The Clubhouse Model for Depression and Serious Mental Illnesses



Psychiatric Times® sat down with Jeanie Tse, MD, senior medical director at Fountain House, to discuss the Clubhouse model of psychosocial rehabilitation and its benefits for patients with depression and other serious mental illnesses (SMIs).

Psychiatric Times: What is the Clubhouse model? How does it work, and how does it benefit patients with SMI?

Jeanie Tse, MD: The ​​Clubhouse model of psychosocial rehabilitation uses community as a therapeutic modality to support recovery from SMI. The community is intentionally designed for and by its members—individuals living with SMI—who work side-by-side with staff in a non-hierarchical environment where everyone works to operate the Clubhouse together. Continue Reading

The Invisible Wounds of Palestinian Children

Photo courtesy of Mimi Farajallah

Photo courtesy of Mimi Farajallah

Palestinian children in the Gaza Strip experience complex continuous trauma (CCT), which refers to prolonged and repeated exposure to multiple traumatic events or experiences, often at the beginning of early childhood and continuing over an extended period of time. Unlike single traumatic incidents, CCT involves ongoing and cumulative stressors that can overwhelm an individual's ability to cope and adapt.

CCT can have profound and lasting effects on various aspects of a child’s psychological, emotional, and social functioning, often resulting in complex posttraumatic stress disorder (C-PTSD) symptoms and difficulties in forming healthy relationships or maintaining a sense of safety and stability. Continue Reading

STAR*D: It’s Time to Atone and Retract

Modern medicine refers to practicing medicine based on evidence derived from sound scientific research.
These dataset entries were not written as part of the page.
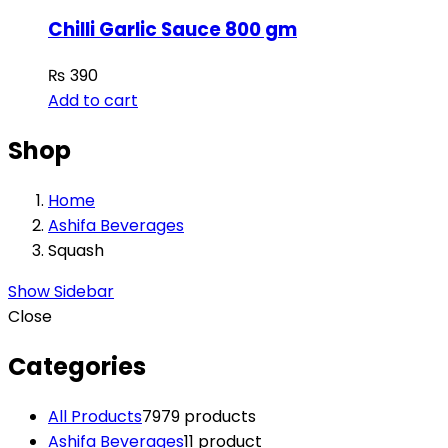
Chilli Garlic Sauce 800 gm
₨
390
Add to cart
Shop
Home
Ashifa Beverages
Squash
Show Sidebar
Close
Categories
All Products
79
79 products
Ashifa Beverages
1
1 product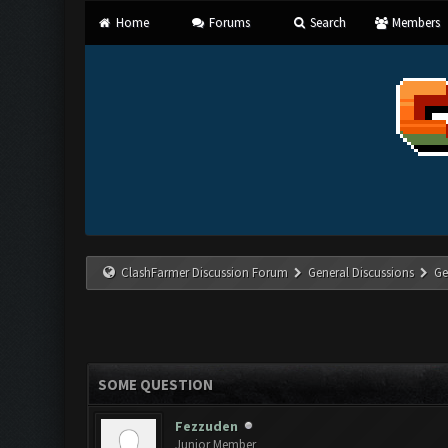
Home
Forums
Search
Members
ClashFarmer Discussion Forum
General Discussions
Ge
SOME QUESTION
Fezzuden
Junior Member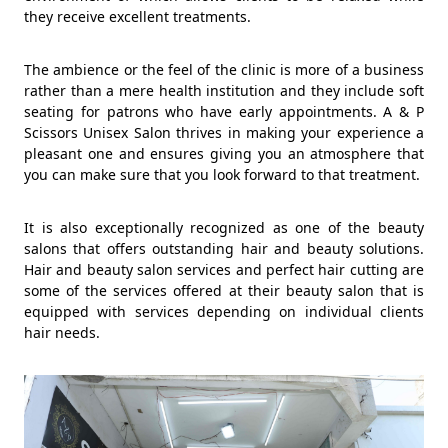
they receive excellent treatments.
The ambience or the feel of the clinic is more of a business
rather than a mere health institution and they include soft
seating for patrons who have early appointments. A & P
Scissors Unisex Salon thrives in making your experience a
pleasant one and ensures giving you an atmosphere that
you can make sure that you look forward to that treatment.
It is also exceptionally recognized as one of the beauty
salons that offers outstanding hair and beauty solutions.
Hair and beauty salon services and perfect hair cutting are
some of the services offered at their beauty salon that is
equipped with services depending on individual clients
hair needs.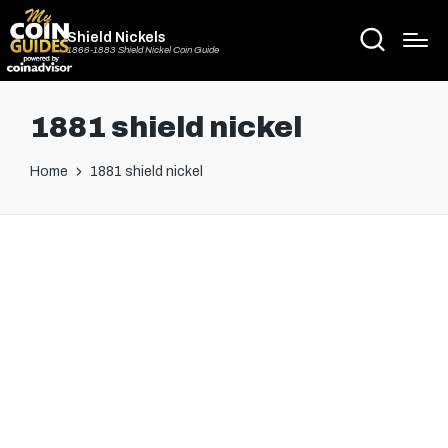
Shield Nickels
1866-1883 Shield Nickel Coin Guide
1881 shield nickel
Home
1881 shield nickel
To be an excellent physician, one must perhaps master the art of medicine—but to be a good physician, one must know the science of medicine.

Since the 19th century, psychiatry as a medical specialty has, at times, struggled to meet the scientific rigor expected. This is in part due to the complicated nature of the system studied by the psychological sciences and the difficult task of understanding that system when disease sends it into disarray. Continue Reading

See more recent coverage from Psychiatric Times here. And be sure to stay up-to-date by subscribing to the Psychiatric Times E-newsletter.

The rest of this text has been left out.